_Activity_
Please return the lines below verbatim, beginning at the one that has "El primero será" and stopping after the one that has "1998, vamos a", and add no other lines.

_ _ _

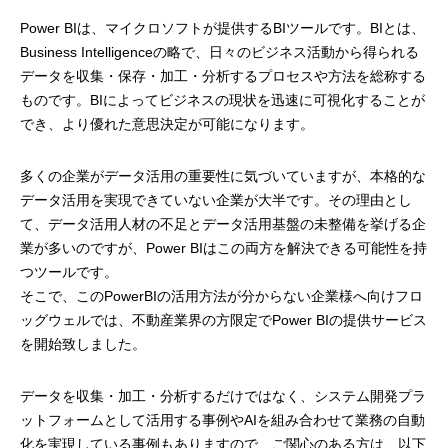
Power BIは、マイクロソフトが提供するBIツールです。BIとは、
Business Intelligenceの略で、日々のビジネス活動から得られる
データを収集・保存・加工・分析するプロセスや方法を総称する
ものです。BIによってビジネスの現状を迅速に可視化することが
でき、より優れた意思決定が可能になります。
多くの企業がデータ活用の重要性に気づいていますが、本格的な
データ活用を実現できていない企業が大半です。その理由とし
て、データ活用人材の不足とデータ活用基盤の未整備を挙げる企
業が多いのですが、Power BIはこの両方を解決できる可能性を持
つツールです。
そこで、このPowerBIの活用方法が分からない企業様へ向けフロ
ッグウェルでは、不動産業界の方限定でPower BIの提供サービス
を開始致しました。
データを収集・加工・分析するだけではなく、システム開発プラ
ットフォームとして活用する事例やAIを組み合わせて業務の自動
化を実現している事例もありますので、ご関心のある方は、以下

_ _ _

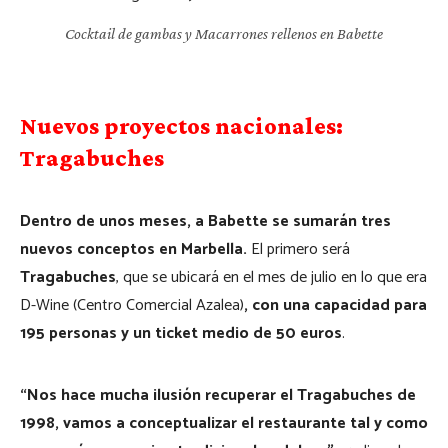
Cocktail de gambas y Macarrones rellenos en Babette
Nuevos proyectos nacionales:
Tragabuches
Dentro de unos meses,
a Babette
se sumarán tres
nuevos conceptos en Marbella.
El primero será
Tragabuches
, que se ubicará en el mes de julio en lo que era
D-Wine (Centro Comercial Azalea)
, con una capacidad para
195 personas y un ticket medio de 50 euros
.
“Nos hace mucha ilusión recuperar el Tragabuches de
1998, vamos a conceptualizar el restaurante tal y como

_ _ _

_Exercise solution_
El primero será
Tragabuches
, que se ubicará en el mes de julio en lo que era
D-Wine (Centro Comercial Azalea)
, con una capacidad para
195 personas y un ticket medio de 50 euros
.
“Nos hace mucha ilusión recuperar el Tragabuches de
1998, vamos a conceptualizar el restaurante tal y como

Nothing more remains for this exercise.